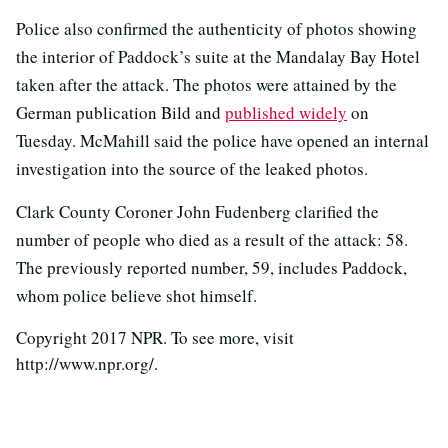
Police also confirmed the authenticity of photos showing
the interior of Paddock’s suite at the Mandalay Bay Hotel
taken after the attack. The photos were attained by the
German publication Bild and
published widely
on
Tuesday. McMahill said the police have opened an internal
investigation into the source of the leaked photos.
Clark County Coroner John Fudenberg clarified the
number of people who died as a result of the attack: 58.
The previously reported number, 59, includes Paddock,
whom police believe shot himself.
Copyright 2017 NPR. To see more, visit
http://www.npr.org/.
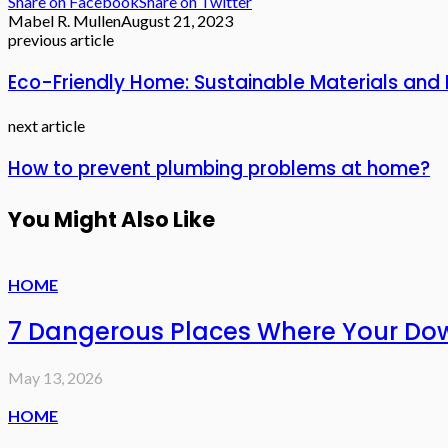
Share on Facebook
Share on Twitter
Mabel R. Mullen
August 21, 2023
previous article
Eco-Friendly Home: Sustainable Materials and 
next article
How to prevent plumbing problems at home?
You Might Also Like
HOME
7 Dangerous Places Where Your Do
May 13, 2026
HOME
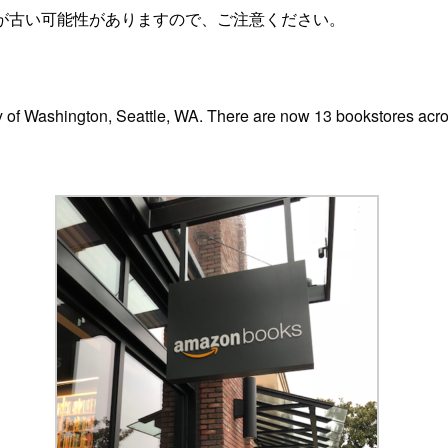
が古い可能性がありますので、ご注意ください。
ty of Washington, Seattle, WA. There are now 13 bookstores acro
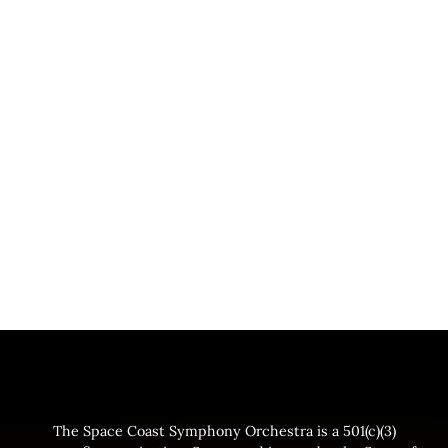
The Space Coast Symphony Orchestra is a 501(c)(3)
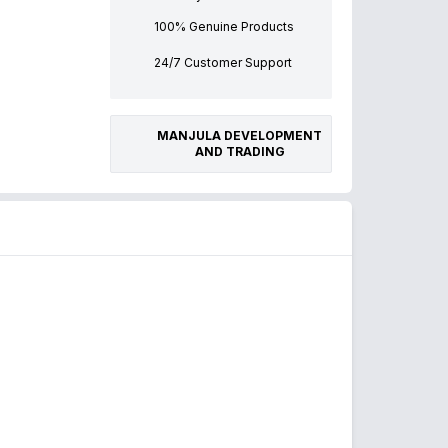
100% Genuine Products
24/7 Customer Support
MANJULA DEVELOPMENT
AND TRADING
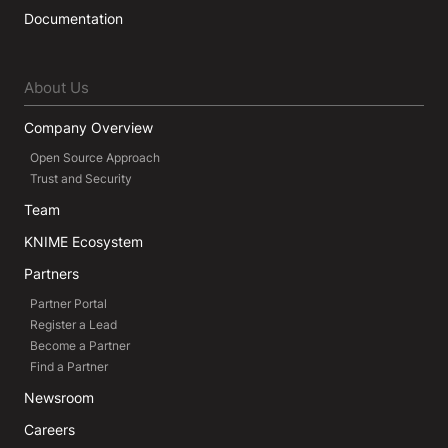
Documentation
About Us
Company Overview
Open Source Approach
Trust and Security
Team
KNIME Ecosystem
Partners
Partner Portal
Register a Lead
Become a Partner
Find a Partner
Newsroom
Careers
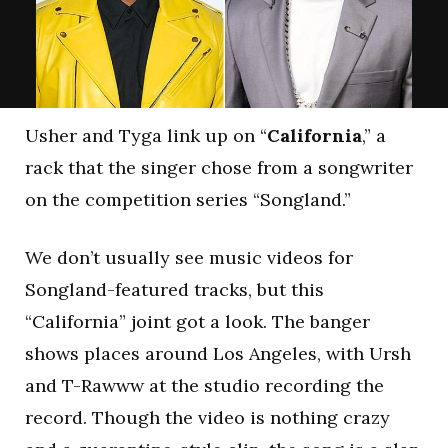
Usher and Tyga link up on “
California
,” a
rack that the singer chose from a songwriter
on the competition series “Songland.”
We don’t usually see music videos for
Songland-featured tracks, but this
“California” joint got a look. The banger
shows places around Los Angeles, with Ursh
and T-Rawww at the studio recording the
record. Though the video is nothing crazy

+++

Your instructions:
With the pictures set aside, repeat every entry above exactly.

Response:
Police also confirmed the authenticity of photos showing
the interior of Paddock’s suite at the Mandalay Bay Hotel
taken after the attack. The photos were attained by the
German publication Bild and
published widely
on
Tuesday. McMahill said the police have opened an internal
investigation into the source of the leaked photos.
Clark County Coroner John Fudenberg clarified the
number of people who died as a result of the attack: 58.
The previously reported number, 59, includes Paddock,
whom police believe shot himself.
Copyright 2017 NPR. To see more, visit
http://www.npr.org/.
Share on Facebook
Share on Twitter
Mabel R. Mullen
August 21, 2023
previous article
Eco-Friendly Home: Sustainable Materials and 
next article
How to prevent plumbing problems at home?
You Might Also Like
HOME
7 Dangerous Places Where Your Do
May 13, 2026
HOME
が古い可能性がありますので、ご注意ください。
ty of Washington, Seattle, WA. There are now 13 bookstores acro
The Space Coast Symphony Orchestra is a 501(c)(3)
100% Genuine Products
24/7 Customer Support
MANJULA DEVELOPMENT
AND TRADING
Documentation
About Us
Company Overview
Open Source Approach
Trust and Security
Team
KNIME Ecosystem
Partners
Partner Portal
Register a Lead
Become a Partner
Find a Partner
Newsroom
Careers
Usher and Tyga link up on “
California
,” a
rack that the singer chose from a songwriter
on the competition series “Songland.”
We don’t usually see music videos for
Songland-featured tracks, but this
“California” joint got a look. The banger
shows places around Los Angeles, with Ursh
and T-Rawww at the studio recording the
record. Though the video is nothing crazy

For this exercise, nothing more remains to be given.